*Problem to solve*
Your answer is the lines below, exactly, from the one that contains "rio Tarauacá que banha o município de Jordão" through the one that contains "desalojadas causando sérios", both included.

(Extracted page text data)
-- Opening Marker --

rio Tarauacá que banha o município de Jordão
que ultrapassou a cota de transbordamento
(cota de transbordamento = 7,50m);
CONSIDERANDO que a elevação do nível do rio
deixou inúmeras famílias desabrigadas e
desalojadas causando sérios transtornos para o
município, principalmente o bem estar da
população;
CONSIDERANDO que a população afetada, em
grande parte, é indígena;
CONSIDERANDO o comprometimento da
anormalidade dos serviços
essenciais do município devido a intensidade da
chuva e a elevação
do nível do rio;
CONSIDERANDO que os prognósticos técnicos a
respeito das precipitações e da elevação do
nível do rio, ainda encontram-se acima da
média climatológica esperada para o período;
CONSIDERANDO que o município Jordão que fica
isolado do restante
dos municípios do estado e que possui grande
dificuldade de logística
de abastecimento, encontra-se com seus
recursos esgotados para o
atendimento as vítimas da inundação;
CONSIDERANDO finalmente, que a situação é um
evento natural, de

-- Closing Marker --
-- Opening Marker --

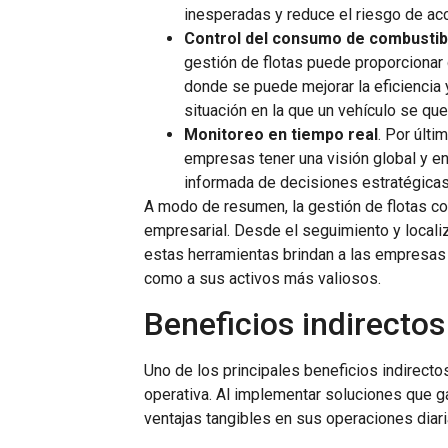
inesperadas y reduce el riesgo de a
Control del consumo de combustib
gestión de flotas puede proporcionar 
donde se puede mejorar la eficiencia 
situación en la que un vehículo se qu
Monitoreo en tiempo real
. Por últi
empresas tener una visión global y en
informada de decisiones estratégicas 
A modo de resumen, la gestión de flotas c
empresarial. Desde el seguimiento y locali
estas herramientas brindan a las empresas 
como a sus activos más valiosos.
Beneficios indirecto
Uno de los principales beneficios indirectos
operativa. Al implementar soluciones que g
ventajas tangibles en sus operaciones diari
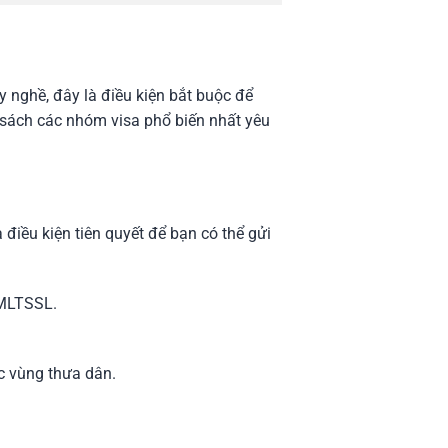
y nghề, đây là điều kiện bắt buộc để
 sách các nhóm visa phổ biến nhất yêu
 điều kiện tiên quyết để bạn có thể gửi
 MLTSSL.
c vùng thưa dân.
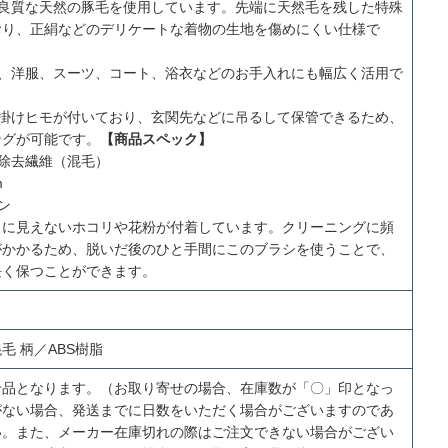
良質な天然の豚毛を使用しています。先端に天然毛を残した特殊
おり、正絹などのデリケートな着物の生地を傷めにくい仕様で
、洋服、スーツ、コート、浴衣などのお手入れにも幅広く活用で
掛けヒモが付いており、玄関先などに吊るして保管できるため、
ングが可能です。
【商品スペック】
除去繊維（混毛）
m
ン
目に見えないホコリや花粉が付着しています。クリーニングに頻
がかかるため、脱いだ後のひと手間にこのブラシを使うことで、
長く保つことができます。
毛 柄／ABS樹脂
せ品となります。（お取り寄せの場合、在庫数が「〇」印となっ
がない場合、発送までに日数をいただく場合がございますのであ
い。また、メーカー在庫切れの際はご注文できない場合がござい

-- Closing Marker --
-- Opening Marker --

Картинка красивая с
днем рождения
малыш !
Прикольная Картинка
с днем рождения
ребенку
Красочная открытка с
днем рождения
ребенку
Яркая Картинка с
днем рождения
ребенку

-- Closing Marker --

*Answer section*
rio Tarauacá que banha o município de Jordão
que ultrapassou a cota de transbordamento
(cota de transbordamento = 7,50m);
CONSIDERANDO que a elevação do nível do rio
deixou inúmeras famílias desabrigadas e
desalojadas causando sérios transtornos para o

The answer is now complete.